Arlington and nearby Marysville have taken steps to strengthen their positions by applying for state certification as a joint manufacturing industrial center. Arlington also is seeing rapid growth in a new industry: recreational cannabis production. Those new companies could ease the pain of potentially losing some trades-based businesses as boomers retire.
But towns like Arlington are outliers. Most small, rural communities in Washington do not have the benefit of proximity to a major employer such as Boeing or access to a new growing industry like cannabis. They could be hard-pressed to retain their local businesses as boomers retire and may need to find companies like OneAccord willing to work with their local businesses to assure smooth transitions in ownership.

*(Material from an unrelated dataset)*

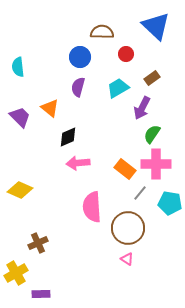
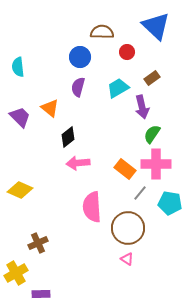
red circle: moved 1 px right, 2 px up
purple arrow: moved 1 px up; rotated 40 degrees counterclockwise
black diamond: rotated 15 degrees counterclockwise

As for Charlie LaNasa? Under new management, his former employees at BestWorth Rommel are all still working and the company is in growth mode, and that makes him happy.
But he’s still adjusting to retirement. “The [past] year has allowed me to go through BestWorth withdrawal,” says LaNasa. He’s cut back to working three days a week, but still arrives at 5:30 a.m. to make a pot of coffee and take it out to the employees on the factory floor.
Letting go wasn’t easy. The new owner changed the company logo and altered its color from blue to green. “Did it matter? No,” says LaNasa. “Does it bother me? Yes.”
“But it’s not your company anymore,” he adds. “You can’t hold the dove too tightly. It’s got to fly away.”
Selling a business? Here’s some advice.
The more organized and prepared you are to transition your company to new ownership, the greater the likelihood you will be able to find a buyer.
– Buyers will avoid a company that is too dependent on its owner or on a small group of customers. Put processes in place to reduce that dependence.
– Prepare for new ownership. Your child “might have the DNA to be a successor but not the MBA needed to be a successor,” says David Odom of B2B CFO.
– Look for advisers to help structure the sale so you get what you want from the deal.
– Avoid making a large capital investment right before selling your company because “the business has incurred the cost of expansion but has not seen the benefit yet and they might not get credit for it,” says Berntson Porter’s Pitt Means. “That can be a sticking point in the negotiation.”
– Avoid changes in the business model or management team in advance of a sale. Buyers want to feel comfortable in the continuity of the business so changes might call that continuity into question. And that, Means says, “may force a pushback to demonstrate those decisions are working.”
– Don’t expect to put up your feet and relax as soon as you’ve sold your business. Many buyers will want you to stick around for a year or two to help with the transition.
– Build a team of advisers to help you prepare several years before you plan to retire. That allows time to strengthen your management so you can get a good price and your firm will thrive after you retire. Even if you later change your mind, the exercise of preparing for a sale will help you to improve your business so you will get more when you finally do sell.